News recently revealed in these pages that Newcastle has acquired the land behind Gallowgate End which building on and expanding on felt important and was enthusiastically received by one as eminent as Sir John Hall. “They need to get that part back to do Gallowgate,” the former Newcastle owner, now 89, told the Chronicle. ‘We have everything in our favor. All the fans can feel that the future is ours.’

Tomorrow, London will be black and white and that is saying something, given that their opponent, Manchester United, is the best supported team in the country.

A lot about Newcastle still feels a bit complicated. The problems over his Saudi ownership will not go away and neither should they. A corner shot from the stadium is an Amnesty International bookstore. Given Saudi Arabia’s human rights record, the juxtaposition of the two couldn’t be clearer.

But football has been easy under Howe, even if a dip in form leads Newcastle into tomorrow’s showpiece as second favourite.

However, they will not lack courage. Howe teams never have. His time at Bournemouth was largely one of steady improvement. The gravity that he took over a team playing in the Premier League in front of a capacity of 11,500 was always likely to get them in the end. When he did, in 2020, Howe was ready to go and began a 15-month stint from the game that he insists was now deliberate.

“That was self-induced, my decision,” Howe said. ‘I felt like it was my time to step away from the game, get better and then come back when I felt ready and when the opportunity was there and I felt like I couldn’t turn it down. That happened with Newcastle.

Howe’s most difficult time in management was at Burnley a decade ago. When he was in his early thirties, he stepped away from the role after less than two years for personal reasons, widely accepted as a hardship coping with the passing of his mother.

When asked about her influence this week, Howe was candid, saying, “She’s on my mind before every game.” But I think that without a doubt, she will be even more in my thoughts, probably, this weekend.

When he was in charge of Burnley Howe he stepped down for personal reasons

“I would say 99.9 percent of me is because of her because she was my driving force growing up. She was a big, big influence on me, and I’m doing everything now really for her.

“She took me around Wembley when I was five or six, holding up the fake FA Cup, walking into the noise of the fake crowd. She was there doing that with me.

‘I don’t know if they still do it, but it was every child’s dream. But yes, it was the FA Cup. I can’t sit here and pretend it was the League Cup. But I have never forgotten that day. Wembley for me was an incredible place, a place that I was desperate to return to in some way in football.

If Newcastle’s visit is their last for a while, it will come as a surprise. Something will have gone wrong. If the club is to go where it needs to go from this point on, then an appearance in the League Cup final one day should be seen as a stage and nothing more.

Howe praised the Newcastle fans and is looking forward to them being rewarded with a trophy.

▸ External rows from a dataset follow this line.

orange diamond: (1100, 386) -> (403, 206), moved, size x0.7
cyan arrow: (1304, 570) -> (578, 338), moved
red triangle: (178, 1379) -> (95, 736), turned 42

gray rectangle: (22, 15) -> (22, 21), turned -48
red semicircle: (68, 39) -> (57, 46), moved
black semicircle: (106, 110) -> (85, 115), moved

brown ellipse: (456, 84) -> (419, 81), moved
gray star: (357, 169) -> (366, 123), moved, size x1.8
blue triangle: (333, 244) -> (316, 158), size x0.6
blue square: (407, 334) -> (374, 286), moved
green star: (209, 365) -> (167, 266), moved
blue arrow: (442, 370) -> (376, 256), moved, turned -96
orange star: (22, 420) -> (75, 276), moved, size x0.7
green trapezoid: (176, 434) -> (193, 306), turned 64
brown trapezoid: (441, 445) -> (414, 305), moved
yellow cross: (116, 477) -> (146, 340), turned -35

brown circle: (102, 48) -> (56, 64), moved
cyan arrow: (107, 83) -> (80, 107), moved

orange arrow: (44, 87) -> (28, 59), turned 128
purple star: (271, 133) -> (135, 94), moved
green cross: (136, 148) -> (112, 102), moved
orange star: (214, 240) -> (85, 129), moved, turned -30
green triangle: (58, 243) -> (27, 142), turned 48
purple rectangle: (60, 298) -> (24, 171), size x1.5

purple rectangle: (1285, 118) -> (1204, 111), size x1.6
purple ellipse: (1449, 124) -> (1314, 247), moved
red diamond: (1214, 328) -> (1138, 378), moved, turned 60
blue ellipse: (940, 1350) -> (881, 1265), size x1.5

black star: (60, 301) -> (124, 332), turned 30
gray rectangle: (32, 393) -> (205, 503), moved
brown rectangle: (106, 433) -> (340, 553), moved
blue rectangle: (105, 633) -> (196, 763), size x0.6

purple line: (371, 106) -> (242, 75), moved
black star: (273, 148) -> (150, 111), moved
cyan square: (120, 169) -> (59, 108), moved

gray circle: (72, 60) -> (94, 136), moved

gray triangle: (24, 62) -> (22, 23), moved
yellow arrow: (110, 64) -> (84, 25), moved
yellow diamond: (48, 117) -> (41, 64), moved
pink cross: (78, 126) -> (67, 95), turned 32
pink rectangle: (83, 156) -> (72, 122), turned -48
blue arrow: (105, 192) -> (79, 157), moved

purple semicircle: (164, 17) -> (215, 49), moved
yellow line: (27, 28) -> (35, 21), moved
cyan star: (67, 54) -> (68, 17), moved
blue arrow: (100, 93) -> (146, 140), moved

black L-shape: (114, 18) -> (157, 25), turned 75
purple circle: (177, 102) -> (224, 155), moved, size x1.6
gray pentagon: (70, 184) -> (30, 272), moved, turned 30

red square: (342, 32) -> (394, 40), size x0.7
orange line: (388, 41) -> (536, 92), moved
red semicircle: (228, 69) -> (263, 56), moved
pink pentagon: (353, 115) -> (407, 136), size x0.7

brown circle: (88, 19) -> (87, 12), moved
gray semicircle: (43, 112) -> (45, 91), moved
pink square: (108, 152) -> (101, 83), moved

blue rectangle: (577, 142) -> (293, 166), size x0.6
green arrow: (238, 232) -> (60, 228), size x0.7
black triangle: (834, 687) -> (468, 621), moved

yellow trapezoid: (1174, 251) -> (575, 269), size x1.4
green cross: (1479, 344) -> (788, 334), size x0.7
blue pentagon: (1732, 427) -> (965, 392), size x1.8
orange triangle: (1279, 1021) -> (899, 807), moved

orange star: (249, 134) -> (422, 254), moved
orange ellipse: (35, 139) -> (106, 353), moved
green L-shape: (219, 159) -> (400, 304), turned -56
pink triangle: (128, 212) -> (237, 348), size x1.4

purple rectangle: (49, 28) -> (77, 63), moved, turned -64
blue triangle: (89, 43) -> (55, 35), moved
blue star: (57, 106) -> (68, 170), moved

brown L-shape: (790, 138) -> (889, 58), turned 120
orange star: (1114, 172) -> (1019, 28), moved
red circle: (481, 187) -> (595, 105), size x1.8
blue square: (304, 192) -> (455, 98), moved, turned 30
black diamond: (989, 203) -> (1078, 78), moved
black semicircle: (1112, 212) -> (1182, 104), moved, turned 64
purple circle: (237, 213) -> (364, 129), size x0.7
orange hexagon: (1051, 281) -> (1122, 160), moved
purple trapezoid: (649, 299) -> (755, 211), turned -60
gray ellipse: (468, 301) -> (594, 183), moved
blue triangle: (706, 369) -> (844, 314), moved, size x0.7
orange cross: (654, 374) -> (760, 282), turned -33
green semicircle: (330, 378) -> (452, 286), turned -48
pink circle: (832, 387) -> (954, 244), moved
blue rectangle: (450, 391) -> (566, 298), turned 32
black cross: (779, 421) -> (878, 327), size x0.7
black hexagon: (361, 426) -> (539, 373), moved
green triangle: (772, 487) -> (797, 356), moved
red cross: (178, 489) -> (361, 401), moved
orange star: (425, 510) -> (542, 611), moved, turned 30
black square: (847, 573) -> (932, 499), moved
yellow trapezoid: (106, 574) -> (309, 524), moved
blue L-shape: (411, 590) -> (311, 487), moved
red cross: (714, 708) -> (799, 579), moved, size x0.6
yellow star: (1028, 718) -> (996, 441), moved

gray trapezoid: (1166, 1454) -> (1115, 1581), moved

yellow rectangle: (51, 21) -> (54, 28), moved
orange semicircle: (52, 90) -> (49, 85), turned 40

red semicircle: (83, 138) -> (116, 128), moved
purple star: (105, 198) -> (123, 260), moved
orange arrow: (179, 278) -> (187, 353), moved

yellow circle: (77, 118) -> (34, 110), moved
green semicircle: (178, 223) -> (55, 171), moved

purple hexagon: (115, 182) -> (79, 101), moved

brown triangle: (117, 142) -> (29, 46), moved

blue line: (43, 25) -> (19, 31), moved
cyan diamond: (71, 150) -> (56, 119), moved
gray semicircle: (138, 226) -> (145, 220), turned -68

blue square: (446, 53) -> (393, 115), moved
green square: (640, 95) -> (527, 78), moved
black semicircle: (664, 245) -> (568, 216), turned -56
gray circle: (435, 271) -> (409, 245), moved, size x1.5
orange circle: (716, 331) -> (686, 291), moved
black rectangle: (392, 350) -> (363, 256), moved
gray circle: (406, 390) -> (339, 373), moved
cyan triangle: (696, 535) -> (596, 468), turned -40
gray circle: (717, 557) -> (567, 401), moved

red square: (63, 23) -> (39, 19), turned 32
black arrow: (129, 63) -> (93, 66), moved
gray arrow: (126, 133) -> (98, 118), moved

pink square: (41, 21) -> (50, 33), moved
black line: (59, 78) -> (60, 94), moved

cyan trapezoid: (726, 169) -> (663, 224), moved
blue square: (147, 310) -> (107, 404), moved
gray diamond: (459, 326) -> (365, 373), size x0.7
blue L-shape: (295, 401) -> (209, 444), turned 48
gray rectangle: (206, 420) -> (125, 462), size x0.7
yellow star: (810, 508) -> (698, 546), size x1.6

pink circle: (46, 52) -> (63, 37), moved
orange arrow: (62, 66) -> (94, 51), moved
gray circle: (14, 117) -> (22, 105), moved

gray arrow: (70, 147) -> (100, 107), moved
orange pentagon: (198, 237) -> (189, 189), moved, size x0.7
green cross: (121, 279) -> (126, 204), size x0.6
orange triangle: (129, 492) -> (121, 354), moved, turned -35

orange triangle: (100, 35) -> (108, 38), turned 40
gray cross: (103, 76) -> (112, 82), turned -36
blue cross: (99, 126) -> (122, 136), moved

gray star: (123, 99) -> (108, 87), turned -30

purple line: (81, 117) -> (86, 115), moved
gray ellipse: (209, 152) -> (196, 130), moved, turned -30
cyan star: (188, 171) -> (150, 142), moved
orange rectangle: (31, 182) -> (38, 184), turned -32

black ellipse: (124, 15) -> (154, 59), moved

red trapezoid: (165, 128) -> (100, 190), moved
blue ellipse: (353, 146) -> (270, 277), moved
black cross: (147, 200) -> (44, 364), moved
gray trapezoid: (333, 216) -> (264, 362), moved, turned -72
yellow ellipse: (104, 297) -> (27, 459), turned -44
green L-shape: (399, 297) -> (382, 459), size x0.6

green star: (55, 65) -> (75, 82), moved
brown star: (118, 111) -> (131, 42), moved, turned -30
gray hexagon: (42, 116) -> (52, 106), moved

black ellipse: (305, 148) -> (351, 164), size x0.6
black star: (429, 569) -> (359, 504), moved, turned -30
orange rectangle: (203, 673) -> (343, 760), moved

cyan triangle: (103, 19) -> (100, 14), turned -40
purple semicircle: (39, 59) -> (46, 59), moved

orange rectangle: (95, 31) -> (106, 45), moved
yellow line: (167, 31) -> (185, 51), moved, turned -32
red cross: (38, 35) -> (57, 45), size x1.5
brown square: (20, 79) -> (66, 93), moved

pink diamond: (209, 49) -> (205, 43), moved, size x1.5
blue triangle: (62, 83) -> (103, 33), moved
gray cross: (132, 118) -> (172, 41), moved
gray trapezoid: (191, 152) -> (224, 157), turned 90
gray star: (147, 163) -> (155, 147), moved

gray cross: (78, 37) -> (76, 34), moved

At the Back Page book and souvenir shop near St James’ Park, trade has been brisk this week and last Saturday, before Newcastle played Liverpool, the shop had its busiest afternoon in years. It feels like a moment in time for one of the biggest clubs in the country and it should be.

“The love these people have for the club,” Howe said. I would love to return that love with a trophy. I was watching the Premier League Years show last night and some clips of that Kevin Keegan team came up. The football they played was incredible, but that trophy was not there.

Howe’s playing career limped on for a further five years after that injury on his Portsmouth debut at Preston 21 years ago.

“I felt so lost and isolated because I could feel very early on that my career was slipping away from me,” he recalled. ‘I was shy, introverted. I felt like I had a good football brain but not necessarily a coaching perspective, so I didn’t know what would happen. It’s hard when you look at your life now and you’re looking at moments and thinking, “I’ve gone from that to this.” It’s an incredible change, really.

It’s taken Howe a while to get here, somewhere near the top. It’s safe to say that Newcastle’s return to prominence has been rather quicker.